▶ **Exercise details**
Leave out the pictures and set down exactly the lines from the start of the listing through the one with "Health and Safety", both included.

▶ **Information supplied**
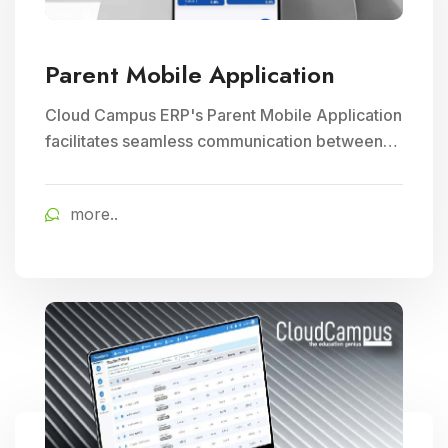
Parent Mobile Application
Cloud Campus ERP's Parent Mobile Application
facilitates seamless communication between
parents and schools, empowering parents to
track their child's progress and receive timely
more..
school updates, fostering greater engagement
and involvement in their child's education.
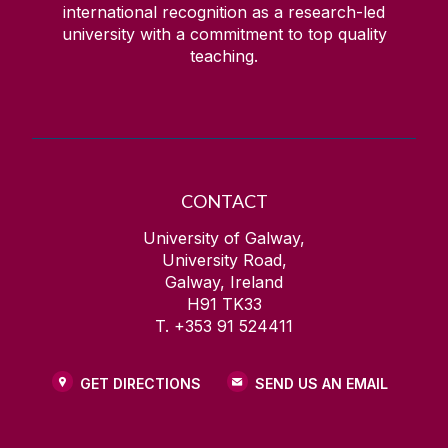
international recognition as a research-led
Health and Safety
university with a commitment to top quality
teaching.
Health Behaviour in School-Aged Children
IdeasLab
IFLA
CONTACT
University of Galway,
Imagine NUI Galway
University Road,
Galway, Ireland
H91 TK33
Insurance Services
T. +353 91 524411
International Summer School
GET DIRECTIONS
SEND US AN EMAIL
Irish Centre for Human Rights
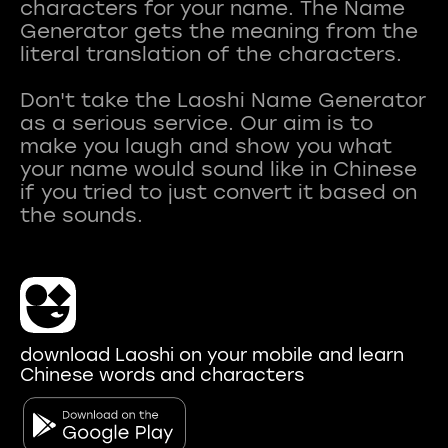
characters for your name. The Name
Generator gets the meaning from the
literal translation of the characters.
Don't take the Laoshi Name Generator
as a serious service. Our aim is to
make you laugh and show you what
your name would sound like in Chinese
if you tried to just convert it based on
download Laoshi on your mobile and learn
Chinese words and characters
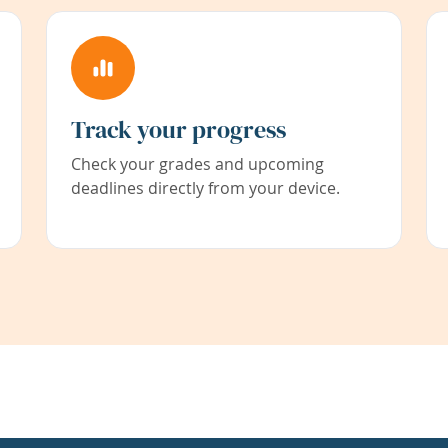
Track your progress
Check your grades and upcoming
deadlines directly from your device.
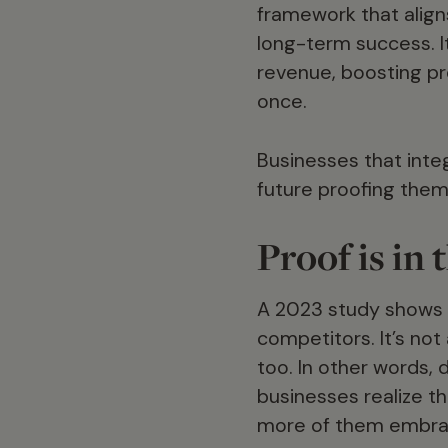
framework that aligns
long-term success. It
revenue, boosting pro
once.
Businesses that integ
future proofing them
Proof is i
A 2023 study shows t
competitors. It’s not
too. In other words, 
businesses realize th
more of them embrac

▶ **Solved problem**
Parent Mobile Application
Cloud Campus ERP's Parent Mobile Application
facilitates seamless communication between
parents and schools, empowering parents to
track their child's progress and receive timely
more..
school updates, fostering greater engagement
and involvement in their child's education.
international recognition as a research-led
Health and Safety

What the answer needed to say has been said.